═════ Data section

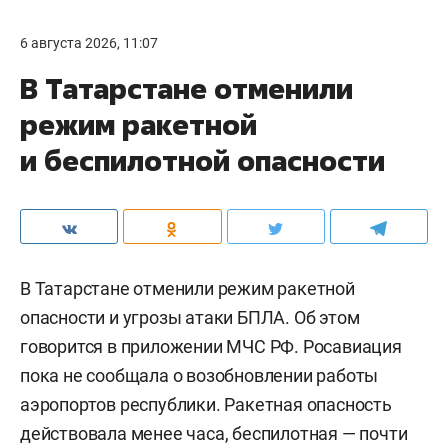
6 августа 2026, 11:07
В Татарстане отменили
режим ракетной
и беспилотной опасности
В Татарстане отменили режим ракетной
опасности и угрозы атаки БПЛА. Об этом
говорится в приложении МЧС РФ. Росавиация
пока не сообщала о возобновлении работы
аэропортов республики. Ракетная опасность
действовала менее часа, беспилотная — почти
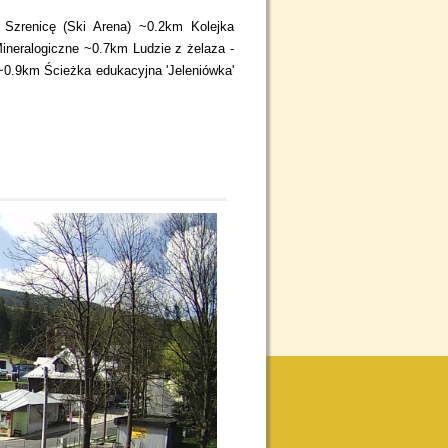
 Szrenicę (Ski Arena)
~0.2km
Kolejka
neralogiczne
~0.7km
Ludzie z żelaza -
~0.9km
Ścieżka edukacyjna 'Jeleniówka'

══════════

Copy out each line in the preceding records that contains "режим".

> _Result of this exercise_
режим ракетной
В Татарстане отменили режим ракетной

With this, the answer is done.